MacMillan-CSAP Quantitative Research Methods Workshop: Margaret Roberts (UCSD), “Matching Methods for High-Dimensional Data with Applications to Text”
“Matching Methods for High-Dimensional Data with Applications to Text”
Margaret Roberts, Assistant Professor of Political Science, UC San Diego
Abstract: Matching is a popular technique for preprocessing observational data to facilitate causal inference and reduce model dependence by ensuring that treated and control units are balanced along pre-treatment covariates. While most applications of matching balance on a small number of covariates, we identify situations where matching with thousands of covariates may be desirable, such as causal inference where confounders are measured with text. With high-dimensional covariates, traditional matching methods are less effective and may be difficult or impossible to implement. We characterize the problem of matching in a high-dimensional context as a tradeoff between dimension reduction and imbalance bounding. We develop a new method called Topical Inverse Regression Matching (TIRM) that optimizes this tradeoff by including both a low-dimensional projection of covariates and information about the probability of treatment. We illustrate our approach by estimating the effect of censorship on the writing of Chinese bloggers, the effects of gender on citation counts in international relations, and the effects of targeted killings and capture by counterterrorists on the popularity of jihadist writings.

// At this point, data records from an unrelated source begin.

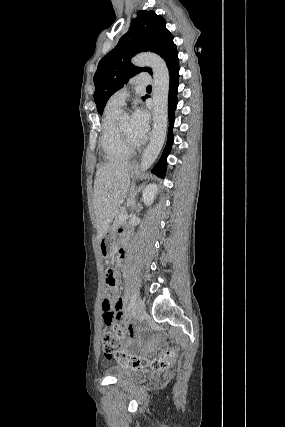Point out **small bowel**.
<instances>
[{"label":"small bowel","mask_w":285,"mask_h":427,"mask_svg":"<svg viewBox=\"0 0 285 427\" xmlns=\"http://www.w3.org/2000/svg\"><path fill=\"white\" fill-rule=\"evenodd\" d=\"M101 310L103 313L104 324L106 326H112L115 321L109 320L108 316L120 314L117 322L122 321L123 311H124V302L120 297L118 287H114L112 292L108 295H104L101 302Z\"/></svg>","instance_id":"c3829d8e"}]
</instances>
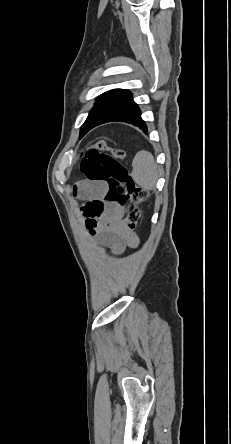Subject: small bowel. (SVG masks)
<instances>
[{"label": "small bowel", "instance_id": "1", "mask_svg": "<svg viewBox=\"0 0 231 444\" xmlns=\"http://www.w3.org/2000/svg\"><path fill=\"white\" fill-rule=\"evenodd\" d=\"M106 185L103 182L82 181L74 189V193L87 201L101 202L102 211L98 218L96 231L101 241L116 253H121L129 246L137 247L138 237L128 230L123 222L124 209L113 201L104 200Z\"/></svg>", "mask_w": 231, "mask_h": 444}]
</instances>
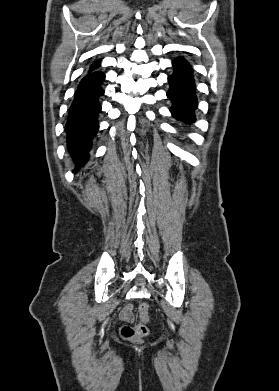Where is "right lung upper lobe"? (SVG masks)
Masks as SVG:
<instances>
[{"instance_id": "1", "label": "right lung upper lobe", "mask_w": 279, "mask_h": 391, "mask_svg": "<svg viewBox=\"0 0 279 391\" xmlns=\"http://www.w3.org/2000/svg\"><path fill=\"white\" fill-rule=\"evenodd\" d=\"M99 66H100V64H99L98 62H97V63H94V64L92 65L90 71L96 69V68L99 67Z\"/></svg>"}]
</instances>
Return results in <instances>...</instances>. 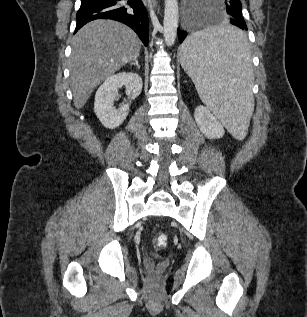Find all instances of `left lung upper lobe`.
<instances>
[{"label": "left lung upper lobe", "instance_id": "1", "mask_svg": "<svg viewBox=\"0 0 307 317\" xmlns=\"http://www.w3.org/2000/svg\"><path fill=\"white\" fill-rule=\"evenodd\" d=\"M225 4L228 15L238 16L239 18L243 19L242 4L240 0H225Z\"/></svg>", "mask_w": 307, "mask_h": 317}]
</instances>
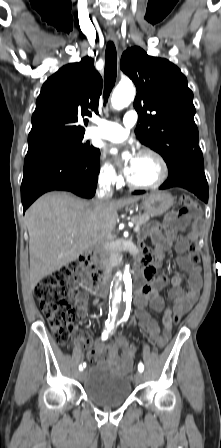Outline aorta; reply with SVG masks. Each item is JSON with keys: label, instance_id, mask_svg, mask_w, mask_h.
Returning <instances> with one entry per match:
<instances>
[{"label": "aorta", "instance_id": "aorta-1", "mask_svg": "<svg viewBox=\"0 0 221 448\" xmlns=\"http://www.w3.org/2000/svg\"><path fill=\"white\" fill-rule=\"evenodd\" d=\"M135 89L131 82L119 83L115 88L111 103L114 109L121 110L128 106L134 99ZM125 156V154H124ZM131 281L130 264L125 266V271L118 274V279L115 282L112 294H113V307L112 310L116 314L123 306V298L125 295V289L128 282Z\"/></svg>", "mask_w": 221, "mask_h": 448}]
</instances>
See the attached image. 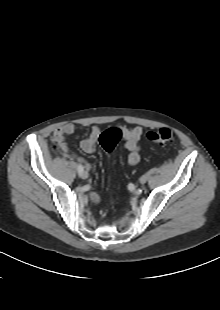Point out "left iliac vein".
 <instances>
[{"label":"left iliac vein","mask_w":220,"mask_h":310,"mask_svg":"<svg viewBox=\"0 0 220 310\" xmlns=\"http://www.w3.org/2000/svg\"><path fill=\"white\" fill-rule=\"evenodd\" d=\"M146 180H147V179H146V177H144V176H143V177H141V178H140V183H142V184H143V183H145V182H146Z\"/></svg>","instance_id":"left-iliac-vein-1"}]
</instances>
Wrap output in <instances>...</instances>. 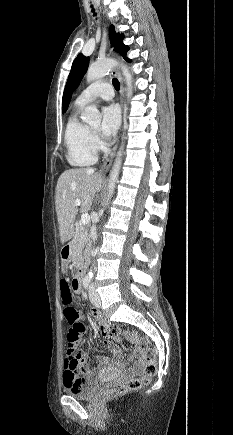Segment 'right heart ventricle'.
Returning a JSON list of instances; mask_svg holds the SVG:
<instances>
[{
	"mask_svg": "<svg viewBox=\"0 0 233 435\" xmlns=\"http://www.w3.org/2000/svg\"><path fill=\"white\" fill-rule=\"evenodd\" d=\"M64 140L67 160L72 166L86 167L96 163L97 155L92 144V133L90 128L80 120L77 110L68 119Z\"/></svg>",
	"mask_w": 233,
	"mask_h": 435,
	"instance_id": "obj_1",
	"label": "right heart ventricle"
}]
</instances>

Speaker Bio: Margaret Roberts is an Assistant Professor in the Department of Political Science at the University of California, San Diego. Her research interests lie in the intersection of political methodology and the politics of information, with a specific focus on methods of automated content analysis and the politics of censorship in China. Her work has appeared in the American Journal of Political Science, American Political Science Review, Political Analysis, and Science.